L’esperienza da tifoso

Per qualche giorno è rimbalzato suoi social un video che racconta di uno scambio di cori tra le tifoserie del Leeds (in casa) e quella del West Ham (in trasferta).

A parte l’ironia dei tifosi degli Hammers, la loro immagine almeno nello spazio confinato dello stadio, oggi è molto lontana dai tempi dell’Intercity Firm, possiamo notare come sia possibile tenere senza troppi problemi due tifoserie, una praticamente accanto all’altra.

Quel video è solo uno spezzone di un contenuto più lungo. Una FAN CAM prodotta su un canale YouTube d’un tifoso del Leeds. Le partite di una stagione raccontate attraverso i cori della tifoseria di casa. Dalla prospettiva d’un tifoso nel mezzo della Kop.

CI vorrebbe uno spazio apposito per spiegare come mai le curvem che ospitano i tifosi degli stadi inglesi si chiamano generciamente kop.
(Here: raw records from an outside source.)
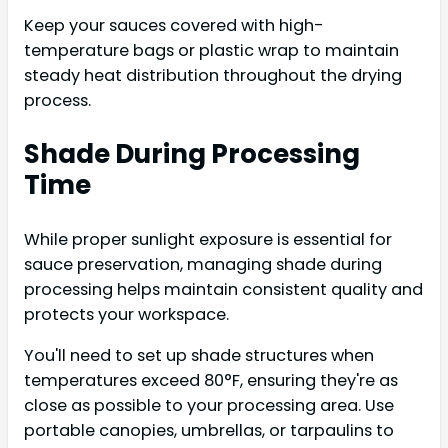
Keep your sauces covered with high-
temperature bags or plastic wrap to maintain
steady heat distribution throughout the drying
process.
Shade During Processing
Time
While proper sunlight exposure is essential for
sauce preservation, managing shade during
processing helps maintain consistent quality and
protects your workspace.
You'll need to set up shade structures when
temperatures exceed 80°F, ensuring they're as
close as possible to your processing area. Use
portable canopies, umbrellas, or tarpaulins to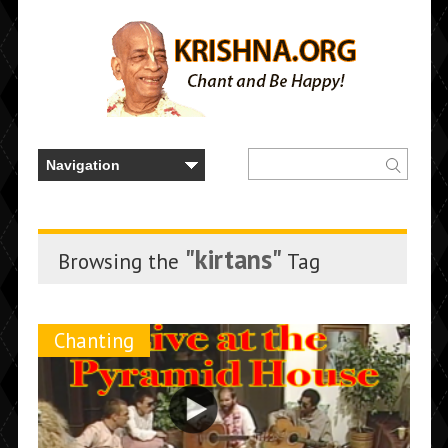
"kirtans"
Browsing the
Tag
Chanting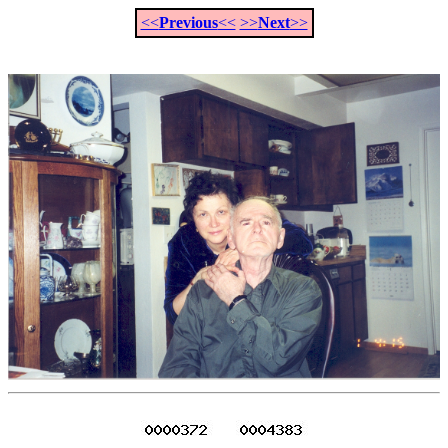
<<
Previous
<<
>>
Next
>>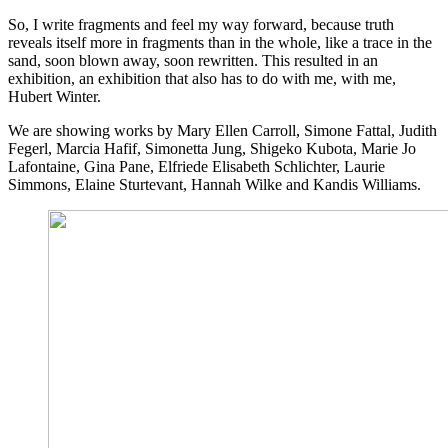
So, I write fragments and feel my way forward, because truth
reveals itself more in fragments than in the whole, like a trace in the
sand, soon blown away, soon rewritten. This resulted in an
exhibition, an exhibition that also has to do with me, with me,
Hubert Winter.
We are showing works by Mary Ellen Carroll, Simone Fattal, Judith
Fegerl, Marcia Hafif, Simonetta Jung, Shigeko Kubota, Marie Jo
Lafontaine, Gina Pane, Elfriede Elisabeth Schlichter, Laurie
Simmons, Elaine Sturtevant, Hannah Wilke and Kandis Williams.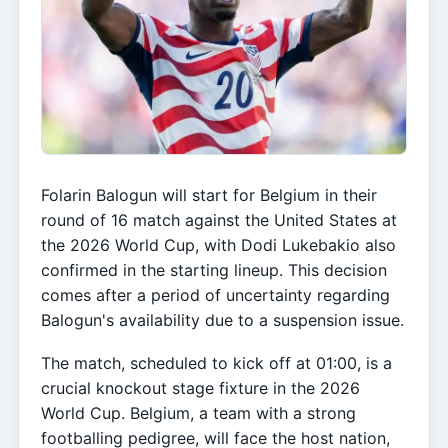
Folarin Balogun will start for Belgium in their
round of 16 match against the United States at
the 2026 World Cup, with Dodi Lukebakio also
confirmed in the starting lineup. This decision
comes after a period of uncertainty regarding
Balogun's availability due to a suspension issue.
The match, scheduled to kick off at 01:00, is a
crucial knockout stage fixture in the 2026
World Cup. Belgium, a team with a strong
footballing pedigree, will face the host nation,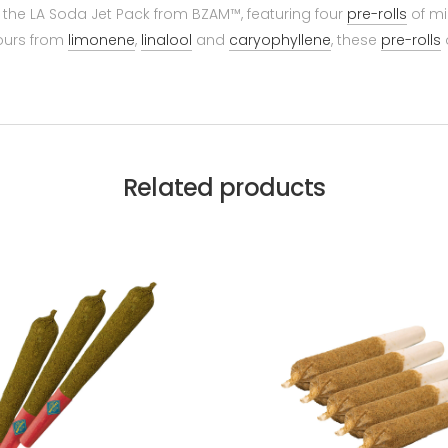
 the LA Soda Jet Pack from BZAM™, featuring four
pre-rolls
of mi
vours from
limonene
,
linalool
and
caryophyllene
, these
pre-rolls
Related products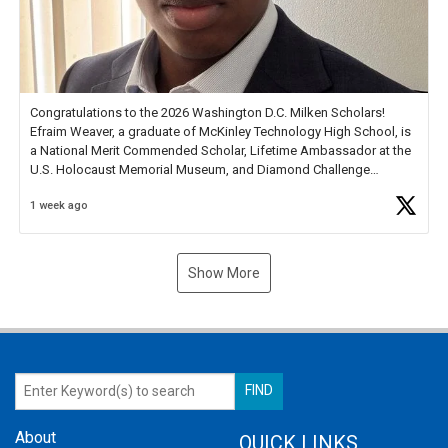
Congratulations to the 2026 Washington D.C. Milken Scholars!
Efraim Weaver, a graduate of McKinley Technology High School, is
a National Merit Commended Scholar, Lifetime Ambassador at the
U.S. Holocaust Memorial Museum, and Diamond Challenge
Business Plan Semifinalist. He
https://t.co/1py9wghpL5
1 week ago
Show More
About
QUICK LINKS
Una questione di guerre coloniali. Un secondo sarebbe necessario per raccontare delle rivalità tra le tifoserie inglesi.

Vorrei però soffermare la vostra attenzione, sul video della partita contro il Manchester City.
Si parte subito con il ricordare ai tifosi ospiti che l’Ethiad, lo stadio di casa del City, ha un particolare nickname “Emptyad”, empty in inglese vuol dire “vuoto”.
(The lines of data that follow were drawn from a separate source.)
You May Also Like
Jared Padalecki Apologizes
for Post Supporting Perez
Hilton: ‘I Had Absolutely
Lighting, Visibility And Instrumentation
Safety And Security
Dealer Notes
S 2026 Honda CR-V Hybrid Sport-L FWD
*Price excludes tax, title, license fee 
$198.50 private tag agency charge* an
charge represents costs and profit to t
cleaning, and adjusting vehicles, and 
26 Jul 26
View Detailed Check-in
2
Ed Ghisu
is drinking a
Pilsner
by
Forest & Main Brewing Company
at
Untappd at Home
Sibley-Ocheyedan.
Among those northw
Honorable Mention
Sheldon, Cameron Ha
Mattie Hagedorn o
La tifoseria del City sembra essere spuntata fuori ora, quando la squadra ha iniziato a vincere. In Inghilterra dai tifosi è considerato un crimine non esserci sugli spalti quando la tua squadra fa schifo. “Looks like shit”.
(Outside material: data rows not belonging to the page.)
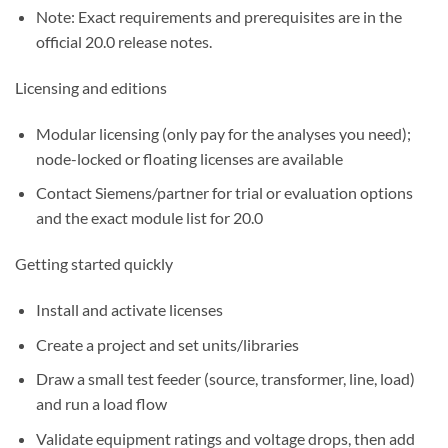
Note: Exact requirements and prerequisites are in the
official 20.0 release notes.
Licensing and editions
Modular licensing (only pay for the analyses you need);
node-locked or floating licenses are available
Contact Siemens/partner for trial or evaluation options
and the exact module list for 20.0
Getting started quickly
Install and activate licenses
Create a project and set units/libraries
Draw a small test feeder (source, transformer, line, load)
and run a load flow
Validate equipment ratings and voltage drops, then add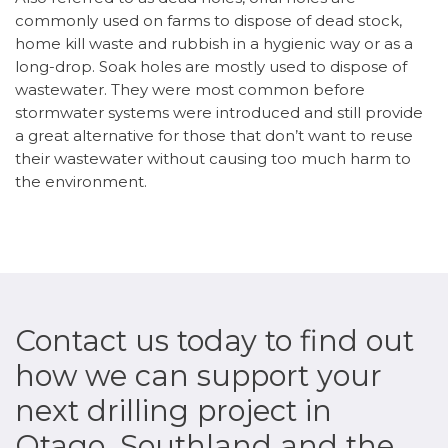
commonly used on farms to dispose of dead stock,
home kill waste and rubbish in a hygienic way or as a
long-drop. Soak holes are mostly used to dispose of
wastewater. They were most common before
stormwater systems were introduced and still provide
a great alternative for those that don’t want to reuse
their wastewater without causing too much harm to
the environment.
Contact us today to find out
how we can support your
next drilling project in
Otago, Southland and the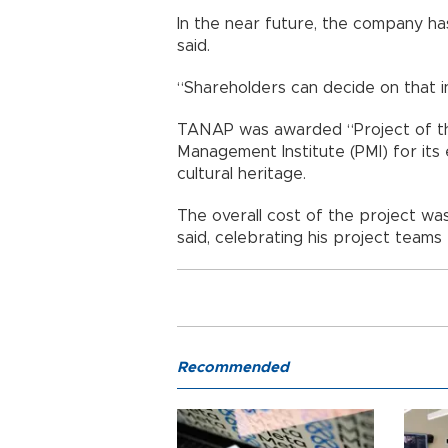
In the near future, the company has 
said.
“Shareholders can decide on that i
TANAP was awarded “Project of th
Management Institute (PMI) for its
cultural heritage.
The overall cost of the project was
said, celebrating his project teams
Recommended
I tifosi del Leeds, che non sono esattamente un gruppo di educande, ricordano ai tifosi ospiti: “you have seen a crowd” avete visto una folla. Urlano verso il campo ricordando a Mendy (ex giocatore del City accusato di stupro) “She said no” lei ha detto no.

Quei video raggiungono senza problemi le ventimila views, perché? Raccontano a chi ha già visto la partita, lo stesso evento ma da una prospettiva unica. Quella che è possibile vivere solo se si sta in piedi nella Don Revie North Stand.

Ci sono altri video, di commento alla stagione, notizie varie. Tutti con poche migliaia di views. Ascoltare l’ennesima versione della stessa notizia, non interessa molto.

Il futsal italiano per poter imitare quel genere di contenuti, dovrebbe prima trovare una tifoseria. Una che non sia più adatta ad uno studio gerontologico che agli spalti di un palazzetto. Uno che sia fidelizzato dai “colori” e dalla “maglia” che si possa riconoscere in un “brand” senza accorgersene e che questo non esista solo per qualche anno.

Dovrebbe avere sul parquet un prodotto in grado d’offrire qualcosa di diverso da una alternata serie di risultati da Serie D di pallacanestro. Sviluppare la capacità di raccontare l’evento evitando di ritrovarsi ingessato nelle interviste in posa da foto segnaletica, nella retorica del sono tutti bravi perché è scritto nel comunicato stampa.

È possibile? Credo proprio di si, lo fa un tizio a caso a Leeds, la città di Arancia Meccanica, uno dei posti simbolo della cementificazione degli anni 70 del secolo scorso, possibile che non sia possibile farlo nella ridente penisola del calcetto a cinque?